Another favorite from earlier times, the revered Al's Beef ( http://www.alsbeef.com/ ), opened its doors in 1938 and has become a popular place (now it is a franchise). Johnnie's Beef ( https://www.facebook.com/Johnnies-Beef-169537026394157/ ) in Elmwood Park is transformed into something that is more than the sum of its beef of the charcoal grill with the incomparably spicy-rich sauce of the house Individual components.
The "Cheezborger" in the famous Billy Goat Tavern ( http://www.billygoattavern.com/ ) is the best proof that sometimes is best. Also simply called "Borger", it consists only of meat and cheese on a roll. They add the topping - relish, onion, cucumber and / or ketchup and mustard. There are no fries, just chips. But a bite from your Borger and you recognize the glory of simplicity (by John Belushi, Dan Aykroyd and Bill Murray in the Saturday night comedy show Saturday Night Live in the Sketch "Olympia Café" persifliert).
The Billy Goat is also related to another piece of Chicago folklore: the curse over the baseball team Chicago Cubs. By 1945 the Cubs were one of the most successful teams in the league. Then, while playing four of the World Series in that year, the owner of the Billy Goat Tavern, William Sianis, bought two tickets for the game and wanted to bring his pet, a goat, as a lucky charm. "The Cubs will not win the World Series as long as the goat in Wrigley Field does not get any access Cursed 70 years have passed, and Chicago's baseball team won 107 years ago for the last time the World Series.
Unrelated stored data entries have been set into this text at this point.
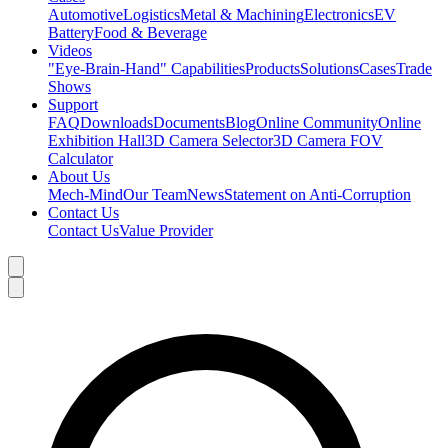
Automotive
Logistics
Metal & Machining
Electronics
EV
Battery
Food & Beverage
Videos
"Eye-Brain-Hand" Capabilities
Products
Solutions
Cases
Trade
Shows
Support
FAQ
Downloads
Documents
Blog
Online Community
Online
Exhibition Hall
3D Camera Selector
3D Camera FOV
Calculator
About Us
Mech-Mind
Our Team
News
Statement on Anti-Corruption
Contact Us
Contact Us
Value Provider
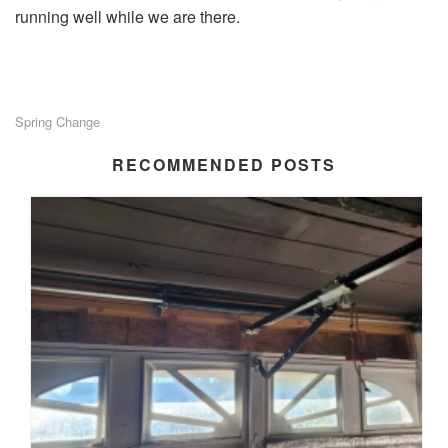
running well while we are there.
Spring Change
RECOMMENDED POSTS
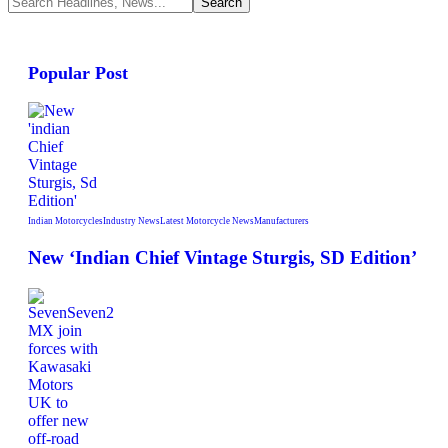
Popular Post
Indian Motorcycles
Industry News
Latest Motorcycle News
Manufacturers
New ‘Indian Chief Vintage Sturgis, SD Edition’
The Fulton Market District is a busy, noisy district, where the meat processors are buzzing all day and constantly passing the trains of the Green and Pink Line ("L"). But this outer layer hides a re-emergence of the restaurant and art scene, reinforced by the recently launched second outdoor location for the Green City Market. Fulton Market Kitchen ( http://www.fultonmarketkitchen.com/ ) is a popular place and with a new kitchen chef at the top, there are some exciting changes on the menu, because of which a detour is worthwhile. The latest addition to modern cuisine, such as Chef Chef Stephanie Izard's latest creations, the Chinese-inspired Duck Duck Goat ( http://duckduckgoatchicago.com/ ), or a new project in the inspiring art-food crossovers of the exceptional pastry chef Anna Posey That this district has become a bright spot for new talents. The area, once unheard, proves to be a hidden jewel for local gourmets and tourists who seek and appreciate the quality and taste of the local cuisine.